La vecchia Dc degli anni 80 – con i suoi alleati – era nel Mezzogiorno la referente delle misure di sostegno al reddito “alternative” promosse dallo Stato. Dalle pensioni di invalidità a maglie larghissime, alla ricostruzione post-terremoto affidata alle ditte di carta colluse con i camorristi, dall’edilizia popolare con interi quartieri nelle mani dei clan (assegnatari di diritto o di fatto), alle assunzioni di massa senza concorso attraverso sanatorie che accontentavano tutti. Dilatando all’inverosimile il nostro debito pubblico. 

Tutto a favore di un popolo tenuto in perenne “stato di bisogno” ma che non bisognava “criminalizzare a priori”, un popolo in realtà usato per avere consenso a buon mercato. 

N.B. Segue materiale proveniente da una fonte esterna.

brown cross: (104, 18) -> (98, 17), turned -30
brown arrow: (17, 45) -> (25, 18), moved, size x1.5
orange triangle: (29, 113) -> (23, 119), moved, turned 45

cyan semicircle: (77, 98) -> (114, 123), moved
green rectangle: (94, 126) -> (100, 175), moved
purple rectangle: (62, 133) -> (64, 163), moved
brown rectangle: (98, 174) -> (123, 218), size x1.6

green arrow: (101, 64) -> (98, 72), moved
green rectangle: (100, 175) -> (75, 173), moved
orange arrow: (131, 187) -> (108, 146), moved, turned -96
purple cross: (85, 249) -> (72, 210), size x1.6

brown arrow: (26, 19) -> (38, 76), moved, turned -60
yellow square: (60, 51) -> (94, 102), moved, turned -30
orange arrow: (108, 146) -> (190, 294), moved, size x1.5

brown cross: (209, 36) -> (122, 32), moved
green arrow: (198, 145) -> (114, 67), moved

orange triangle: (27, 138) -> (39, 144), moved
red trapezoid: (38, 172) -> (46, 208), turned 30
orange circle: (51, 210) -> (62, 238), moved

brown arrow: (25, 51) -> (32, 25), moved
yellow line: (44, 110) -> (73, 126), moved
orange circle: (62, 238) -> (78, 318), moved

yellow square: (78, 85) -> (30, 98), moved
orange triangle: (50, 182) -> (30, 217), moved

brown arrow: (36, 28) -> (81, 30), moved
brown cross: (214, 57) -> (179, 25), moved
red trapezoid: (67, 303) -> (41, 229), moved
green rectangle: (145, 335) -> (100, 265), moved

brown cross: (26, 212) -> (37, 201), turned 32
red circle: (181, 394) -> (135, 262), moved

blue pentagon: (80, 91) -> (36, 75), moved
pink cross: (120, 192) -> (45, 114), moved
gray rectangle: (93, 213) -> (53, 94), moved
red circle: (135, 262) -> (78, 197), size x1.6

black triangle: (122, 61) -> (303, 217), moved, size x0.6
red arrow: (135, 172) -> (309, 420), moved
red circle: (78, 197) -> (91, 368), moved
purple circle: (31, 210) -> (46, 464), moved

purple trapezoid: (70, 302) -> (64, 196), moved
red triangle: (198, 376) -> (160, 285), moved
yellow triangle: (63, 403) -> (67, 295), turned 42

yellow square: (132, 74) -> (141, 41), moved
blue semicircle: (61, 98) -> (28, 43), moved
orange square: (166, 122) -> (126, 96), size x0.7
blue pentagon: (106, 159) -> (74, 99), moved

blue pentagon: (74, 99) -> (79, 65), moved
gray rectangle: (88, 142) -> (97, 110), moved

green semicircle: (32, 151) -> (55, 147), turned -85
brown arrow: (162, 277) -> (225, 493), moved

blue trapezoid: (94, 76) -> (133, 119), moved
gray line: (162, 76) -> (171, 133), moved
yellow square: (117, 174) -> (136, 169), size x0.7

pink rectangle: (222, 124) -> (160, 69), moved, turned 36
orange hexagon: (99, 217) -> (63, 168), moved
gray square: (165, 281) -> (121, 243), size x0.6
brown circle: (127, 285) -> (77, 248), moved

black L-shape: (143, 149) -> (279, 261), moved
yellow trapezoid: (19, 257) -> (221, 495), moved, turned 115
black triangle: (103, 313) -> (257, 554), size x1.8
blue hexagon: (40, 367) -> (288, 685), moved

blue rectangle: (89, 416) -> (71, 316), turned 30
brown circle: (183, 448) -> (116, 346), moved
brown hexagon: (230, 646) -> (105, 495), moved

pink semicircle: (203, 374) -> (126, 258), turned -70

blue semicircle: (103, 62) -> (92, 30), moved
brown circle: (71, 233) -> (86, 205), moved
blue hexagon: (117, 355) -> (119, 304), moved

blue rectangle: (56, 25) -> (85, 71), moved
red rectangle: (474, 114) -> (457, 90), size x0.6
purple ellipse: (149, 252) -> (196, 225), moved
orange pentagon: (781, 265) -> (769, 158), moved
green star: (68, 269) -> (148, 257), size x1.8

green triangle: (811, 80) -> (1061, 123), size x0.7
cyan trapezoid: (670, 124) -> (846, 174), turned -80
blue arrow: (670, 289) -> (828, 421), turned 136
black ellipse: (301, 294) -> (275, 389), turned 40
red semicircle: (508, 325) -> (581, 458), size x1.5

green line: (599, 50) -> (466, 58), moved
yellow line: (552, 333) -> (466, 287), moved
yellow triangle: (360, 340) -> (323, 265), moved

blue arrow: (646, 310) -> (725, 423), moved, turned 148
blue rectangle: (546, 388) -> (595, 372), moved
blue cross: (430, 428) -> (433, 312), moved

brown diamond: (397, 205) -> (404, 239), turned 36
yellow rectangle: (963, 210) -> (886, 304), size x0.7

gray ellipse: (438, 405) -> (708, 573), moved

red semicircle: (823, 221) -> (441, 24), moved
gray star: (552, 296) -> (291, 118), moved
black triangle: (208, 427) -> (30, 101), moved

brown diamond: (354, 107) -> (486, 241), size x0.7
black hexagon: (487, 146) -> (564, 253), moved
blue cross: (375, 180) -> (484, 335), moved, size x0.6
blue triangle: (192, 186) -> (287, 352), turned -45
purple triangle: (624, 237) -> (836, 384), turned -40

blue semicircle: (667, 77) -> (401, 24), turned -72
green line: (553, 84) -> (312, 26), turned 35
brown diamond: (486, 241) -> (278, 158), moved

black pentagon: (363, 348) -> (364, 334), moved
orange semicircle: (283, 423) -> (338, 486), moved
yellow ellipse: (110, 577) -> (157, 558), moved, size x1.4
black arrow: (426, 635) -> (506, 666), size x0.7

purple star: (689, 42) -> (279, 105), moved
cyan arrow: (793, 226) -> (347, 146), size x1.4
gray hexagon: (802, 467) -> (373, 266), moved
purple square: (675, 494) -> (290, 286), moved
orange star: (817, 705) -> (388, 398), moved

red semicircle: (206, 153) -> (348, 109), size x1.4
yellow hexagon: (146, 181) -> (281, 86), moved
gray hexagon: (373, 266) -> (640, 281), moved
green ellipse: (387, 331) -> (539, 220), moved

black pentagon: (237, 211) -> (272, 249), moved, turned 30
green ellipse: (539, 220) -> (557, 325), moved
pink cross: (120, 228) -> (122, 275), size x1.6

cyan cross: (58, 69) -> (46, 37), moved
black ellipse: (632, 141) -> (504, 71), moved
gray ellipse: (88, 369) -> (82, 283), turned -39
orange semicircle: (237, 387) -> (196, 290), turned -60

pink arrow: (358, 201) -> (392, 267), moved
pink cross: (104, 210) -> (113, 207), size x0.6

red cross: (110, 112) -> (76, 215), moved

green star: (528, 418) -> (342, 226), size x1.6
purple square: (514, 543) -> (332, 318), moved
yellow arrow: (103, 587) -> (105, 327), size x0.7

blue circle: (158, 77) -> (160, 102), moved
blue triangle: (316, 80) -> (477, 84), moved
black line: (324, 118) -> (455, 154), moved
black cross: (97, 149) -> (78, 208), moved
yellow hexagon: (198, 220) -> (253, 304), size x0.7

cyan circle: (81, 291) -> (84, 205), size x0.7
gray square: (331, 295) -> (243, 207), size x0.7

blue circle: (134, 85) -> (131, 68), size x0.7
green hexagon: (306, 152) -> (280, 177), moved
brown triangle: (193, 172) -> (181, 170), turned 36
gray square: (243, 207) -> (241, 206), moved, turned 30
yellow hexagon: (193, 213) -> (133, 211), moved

E’ questa perenne richiesta di aiuto diffuso ed indiscriminato “per il popolo del Mezzogiorno” che unisce e rende assai simile il voto di massa degli 80 e quello del 4 marzo 2018. Allora erano miliardi di lire, oggi parliamo di milioni di euro, ma sono le stesse storture che una politica realmente “nuova” per il Mezzogiorno avrebbe il dovere di impedire: che ancora una volta ingenti risorse finiscano nelle tasche di chi per mestiere e scelta ruba al Mezzogiorno il suo futuro.